私はカフカ安部公房のような不条理でシュールな、それでいて何処かユーモラスな世界観が好きなのだが、それらに共通したものを「先輩と僕」から感じた。
妖怪や妖精、呪いといったファンタジーな要素が何の説明もなく日常の景色に登場したり、人物が無機物や動物に変身する超現実的なモチーフが導入されおり、その上であくまでもキャラクター達の日常的な空気を損なってはいない。そしてショートショートとして文章が破綻せず140文以内で成立している。
見事な手腕で、初めての文章体験だった。探せば類似したアカウントがあるのかも知れないが、2013年当時の私は「先輩と僕」との出会いに打ちのめされたのだった。


2.「あかりさんと私」を作る

時は経ち2018年。ふとした時に「先輩と僕」のツイートがRTされてきた。
久しぶりにツイートを読んだのだけど、依然として「先輩と僕」は面白かった。と、同時に、もう5年も前に(たまに更新されているとはいえ)活動終了してしまった事に対する、虚しさみたいなものが心に去来した。

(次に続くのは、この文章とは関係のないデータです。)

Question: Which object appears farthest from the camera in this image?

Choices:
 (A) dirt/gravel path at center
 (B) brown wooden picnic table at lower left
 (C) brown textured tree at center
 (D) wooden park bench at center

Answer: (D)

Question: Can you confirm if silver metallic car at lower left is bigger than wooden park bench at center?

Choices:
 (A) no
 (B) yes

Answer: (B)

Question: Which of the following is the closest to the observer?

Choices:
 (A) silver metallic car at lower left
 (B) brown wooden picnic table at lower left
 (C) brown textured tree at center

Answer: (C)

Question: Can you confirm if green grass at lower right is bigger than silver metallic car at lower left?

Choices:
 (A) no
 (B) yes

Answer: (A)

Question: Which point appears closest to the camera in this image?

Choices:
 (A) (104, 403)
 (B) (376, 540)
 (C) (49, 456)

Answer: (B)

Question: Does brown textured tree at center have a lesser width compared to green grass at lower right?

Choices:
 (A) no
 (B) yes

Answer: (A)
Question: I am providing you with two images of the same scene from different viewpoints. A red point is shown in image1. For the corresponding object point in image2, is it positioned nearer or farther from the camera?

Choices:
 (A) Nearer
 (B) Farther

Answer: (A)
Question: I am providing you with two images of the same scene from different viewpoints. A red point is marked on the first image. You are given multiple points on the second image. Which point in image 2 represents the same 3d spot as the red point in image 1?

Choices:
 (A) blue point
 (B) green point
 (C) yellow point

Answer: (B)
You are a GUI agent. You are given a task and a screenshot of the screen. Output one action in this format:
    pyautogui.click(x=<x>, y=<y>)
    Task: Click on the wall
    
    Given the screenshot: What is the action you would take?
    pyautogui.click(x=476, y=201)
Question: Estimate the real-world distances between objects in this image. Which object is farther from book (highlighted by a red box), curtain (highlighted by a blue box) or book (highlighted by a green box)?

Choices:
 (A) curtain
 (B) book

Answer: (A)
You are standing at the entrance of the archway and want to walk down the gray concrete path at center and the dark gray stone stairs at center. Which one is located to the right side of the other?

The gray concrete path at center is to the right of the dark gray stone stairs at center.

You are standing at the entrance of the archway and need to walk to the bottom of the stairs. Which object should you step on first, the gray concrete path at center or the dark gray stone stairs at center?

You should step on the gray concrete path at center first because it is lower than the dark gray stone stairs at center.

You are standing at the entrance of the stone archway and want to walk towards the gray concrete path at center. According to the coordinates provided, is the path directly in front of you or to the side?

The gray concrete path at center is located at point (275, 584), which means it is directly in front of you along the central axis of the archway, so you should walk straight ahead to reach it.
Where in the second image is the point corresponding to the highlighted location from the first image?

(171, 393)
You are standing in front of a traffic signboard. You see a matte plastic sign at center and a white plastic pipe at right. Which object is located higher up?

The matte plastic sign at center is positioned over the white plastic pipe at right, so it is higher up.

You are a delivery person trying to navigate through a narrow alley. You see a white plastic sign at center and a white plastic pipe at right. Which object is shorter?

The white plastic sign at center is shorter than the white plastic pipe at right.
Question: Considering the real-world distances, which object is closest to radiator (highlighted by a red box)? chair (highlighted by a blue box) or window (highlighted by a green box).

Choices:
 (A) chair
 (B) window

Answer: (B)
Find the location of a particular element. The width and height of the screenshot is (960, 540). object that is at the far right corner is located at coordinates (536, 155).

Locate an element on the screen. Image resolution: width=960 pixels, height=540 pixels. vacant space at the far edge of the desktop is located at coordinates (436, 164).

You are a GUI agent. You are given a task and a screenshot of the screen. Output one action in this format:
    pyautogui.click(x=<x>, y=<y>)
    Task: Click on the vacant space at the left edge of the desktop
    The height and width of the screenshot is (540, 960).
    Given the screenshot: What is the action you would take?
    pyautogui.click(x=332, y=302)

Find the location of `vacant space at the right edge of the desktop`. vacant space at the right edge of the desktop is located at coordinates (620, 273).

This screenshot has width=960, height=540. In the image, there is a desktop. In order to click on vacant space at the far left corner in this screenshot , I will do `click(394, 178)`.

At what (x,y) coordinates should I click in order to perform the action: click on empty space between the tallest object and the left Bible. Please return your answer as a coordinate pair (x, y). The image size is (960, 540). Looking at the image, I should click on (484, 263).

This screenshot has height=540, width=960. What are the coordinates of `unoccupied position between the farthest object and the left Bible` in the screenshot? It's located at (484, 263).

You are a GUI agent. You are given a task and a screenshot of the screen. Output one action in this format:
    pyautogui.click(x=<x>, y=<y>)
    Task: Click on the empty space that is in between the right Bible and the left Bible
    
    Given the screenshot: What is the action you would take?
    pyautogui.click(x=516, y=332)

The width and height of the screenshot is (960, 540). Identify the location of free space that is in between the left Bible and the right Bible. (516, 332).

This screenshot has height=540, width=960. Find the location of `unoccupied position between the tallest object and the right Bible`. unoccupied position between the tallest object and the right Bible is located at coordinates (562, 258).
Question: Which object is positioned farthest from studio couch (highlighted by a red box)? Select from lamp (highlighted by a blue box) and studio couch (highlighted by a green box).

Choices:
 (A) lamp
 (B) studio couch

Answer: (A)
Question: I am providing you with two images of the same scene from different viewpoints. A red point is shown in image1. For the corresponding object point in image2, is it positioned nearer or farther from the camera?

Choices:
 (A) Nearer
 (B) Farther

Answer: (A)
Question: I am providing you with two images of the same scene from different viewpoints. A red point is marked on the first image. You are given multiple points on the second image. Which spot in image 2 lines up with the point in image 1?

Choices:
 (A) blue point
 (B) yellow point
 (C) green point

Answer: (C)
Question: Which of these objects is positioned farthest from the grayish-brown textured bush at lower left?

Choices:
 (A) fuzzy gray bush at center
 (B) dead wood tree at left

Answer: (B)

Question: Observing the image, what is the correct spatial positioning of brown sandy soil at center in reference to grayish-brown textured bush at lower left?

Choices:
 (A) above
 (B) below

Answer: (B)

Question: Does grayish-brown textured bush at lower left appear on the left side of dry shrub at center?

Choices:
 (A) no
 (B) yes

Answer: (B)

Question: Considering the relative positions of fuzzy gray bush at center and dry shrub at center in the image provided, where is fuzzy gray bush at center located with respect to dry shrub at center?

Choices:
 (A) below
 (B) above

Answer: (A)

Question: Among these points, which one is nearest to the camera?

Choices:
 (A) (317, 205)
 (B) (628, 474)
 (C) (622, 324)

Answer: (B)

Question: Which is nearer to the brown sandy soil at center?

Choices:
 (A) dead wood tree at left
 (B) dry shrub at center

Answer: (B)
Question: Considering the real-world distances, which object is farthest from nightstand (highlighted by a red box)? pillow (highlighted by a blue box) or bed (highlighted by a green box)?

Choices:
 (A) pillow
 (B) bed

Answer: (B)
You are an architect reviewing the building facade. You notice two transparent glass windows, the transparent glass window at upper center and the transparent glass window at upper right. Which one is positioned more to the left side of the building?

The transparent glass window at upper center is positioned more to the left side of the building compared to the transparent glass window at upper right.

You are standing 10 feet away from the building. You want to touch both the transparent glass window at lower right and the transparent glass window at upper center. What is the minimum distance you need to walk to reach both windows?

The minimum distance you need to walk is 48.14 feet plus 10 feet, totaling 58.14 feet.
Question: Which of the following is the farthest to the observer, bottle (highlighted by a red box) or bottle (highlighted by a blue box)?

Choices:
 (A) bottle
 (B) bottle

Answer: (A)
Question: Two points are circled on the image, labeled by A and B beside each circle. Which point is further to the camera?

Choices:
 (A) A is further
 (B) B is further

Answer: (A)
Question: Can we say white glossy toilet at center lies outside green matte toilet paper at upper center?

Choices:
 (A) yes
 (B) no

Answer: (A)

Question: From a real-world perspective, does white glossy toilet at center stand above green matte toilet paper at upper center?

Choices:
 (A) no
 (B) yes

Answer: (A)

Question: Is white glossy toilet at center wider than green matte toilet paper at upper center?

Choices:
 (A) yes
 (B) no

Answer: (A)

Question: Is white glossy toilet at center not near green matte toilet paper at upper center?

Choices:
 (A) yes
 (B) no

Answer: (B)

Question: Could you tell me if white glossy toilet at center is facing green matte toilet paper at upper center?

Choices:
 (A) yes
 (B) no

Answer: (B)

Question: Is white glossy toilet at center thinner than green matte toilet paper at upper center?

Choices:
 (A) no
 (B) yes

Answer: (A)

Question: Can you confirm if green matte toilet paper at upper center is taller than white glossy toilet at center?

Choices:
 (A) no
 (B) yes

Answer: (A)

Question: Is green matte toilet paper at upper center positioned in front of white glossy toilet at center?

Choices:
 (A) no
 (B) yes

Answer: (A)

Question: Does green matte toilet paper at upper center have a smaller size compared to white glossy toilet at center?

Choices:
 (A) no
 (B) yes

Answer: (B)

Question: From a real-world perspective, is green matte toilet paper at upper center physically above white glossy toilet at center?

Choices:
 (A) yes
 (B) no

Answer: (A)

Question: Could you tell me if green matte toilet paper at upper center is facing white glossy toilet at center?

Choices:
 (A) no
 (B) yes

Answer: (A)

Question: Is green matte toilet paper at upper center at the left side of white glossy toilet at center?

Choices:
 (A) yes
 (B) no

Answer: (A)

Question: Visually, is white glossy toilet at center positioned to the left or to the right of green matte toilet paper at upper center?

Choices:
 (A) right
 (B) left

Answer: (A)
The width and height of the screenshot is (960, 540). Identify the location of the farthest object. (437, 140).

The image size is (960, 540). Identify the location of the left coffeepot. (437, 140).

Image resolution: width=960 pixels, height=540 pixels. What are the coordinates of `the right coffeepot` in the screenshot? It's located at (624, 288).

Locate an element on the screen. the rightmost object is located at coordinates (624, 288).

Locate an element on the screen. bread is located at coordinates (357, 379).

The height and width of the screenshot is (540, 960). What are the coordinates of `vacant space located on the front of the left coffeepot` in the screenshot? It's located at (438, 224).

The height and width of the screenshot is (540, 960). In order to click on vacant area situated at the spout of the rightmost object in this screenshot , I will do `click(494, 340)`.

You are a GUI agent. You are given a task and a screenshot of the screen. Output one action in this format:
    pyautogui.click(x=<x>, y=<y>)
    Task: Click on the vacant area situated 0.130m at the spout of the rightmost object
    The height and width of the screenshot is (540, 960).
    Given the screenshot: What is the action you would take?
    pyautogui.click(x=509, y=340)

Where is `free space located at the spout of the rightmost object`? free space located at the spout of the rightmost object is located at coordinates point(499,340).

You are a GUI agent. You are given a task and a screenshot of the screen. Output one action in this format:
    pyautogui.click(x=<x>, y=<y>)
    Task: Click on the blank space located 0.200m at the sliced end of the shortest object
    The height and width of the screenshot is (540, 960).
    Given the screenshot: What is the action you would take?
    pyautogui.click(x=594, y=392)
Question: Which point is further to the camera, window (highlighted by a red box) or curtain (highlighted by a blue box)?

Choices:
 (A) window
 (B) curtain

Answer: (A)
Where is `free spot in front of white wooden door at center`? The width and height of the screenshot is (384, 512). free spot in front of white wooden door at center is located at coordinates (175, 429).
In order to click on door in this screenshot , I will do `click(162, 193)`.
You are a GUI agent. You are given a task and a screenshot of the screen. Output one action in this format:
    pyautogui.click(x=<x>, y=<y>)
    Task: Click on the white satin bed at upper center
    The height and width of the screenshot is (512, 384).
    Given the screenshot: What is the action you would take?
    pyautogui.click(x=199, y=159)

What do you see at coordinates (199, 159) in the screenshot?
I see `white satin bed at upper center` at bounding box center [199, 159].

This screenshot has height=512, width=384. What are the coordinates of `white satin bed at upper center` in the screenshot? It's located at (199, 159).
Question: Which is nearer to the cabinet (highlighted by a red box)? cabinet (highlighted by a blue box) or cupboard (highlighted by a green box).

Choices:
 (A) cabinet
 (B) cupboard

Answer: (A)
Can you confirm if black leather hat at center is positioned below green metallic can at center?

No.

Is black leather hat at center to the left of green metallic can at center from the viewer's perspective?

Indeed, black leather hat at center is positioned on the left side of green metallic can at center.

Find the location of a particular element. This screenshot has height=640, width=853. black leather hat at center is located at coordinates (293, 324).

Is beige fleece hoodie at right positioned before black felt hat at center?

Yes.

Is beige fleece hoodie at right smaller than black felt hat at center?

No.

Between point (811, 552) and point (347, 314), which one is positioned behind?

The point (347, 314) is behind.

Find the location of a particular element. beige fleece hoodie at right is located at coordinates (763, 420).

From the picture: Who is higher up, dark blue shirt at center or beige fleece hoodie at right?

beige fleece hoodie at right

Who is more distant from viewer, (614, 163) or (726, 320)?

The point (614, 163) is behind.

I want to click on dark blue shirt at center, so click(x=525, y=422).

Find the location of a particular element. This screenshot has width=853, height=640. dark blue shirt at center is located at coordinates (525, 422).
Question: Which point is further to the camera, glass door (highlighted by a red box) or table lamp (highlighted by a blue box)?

「"先輩と僕"をもっと見たい」という感情が「あかりさんと私」を作った理由だ。

好きだった作品が突然打ち切りになってしまった時、「続いてたらどう終わったんだろう」と思う気持ちとか、連載が終了した作品のサイドストーリーや描かれなかった余白を夢想する事とか、「自分だったらこう書く」という二次創作の考えと同じように、私も「先輩と僕」の続きを勝手に書こうと思った訳だ。そもそも「先輩と僕」は「ラブライブ」の二次創作なので、「あかりさんと私」は二次創作の二次創作になる。こういうったものに名前はついているのだろうか?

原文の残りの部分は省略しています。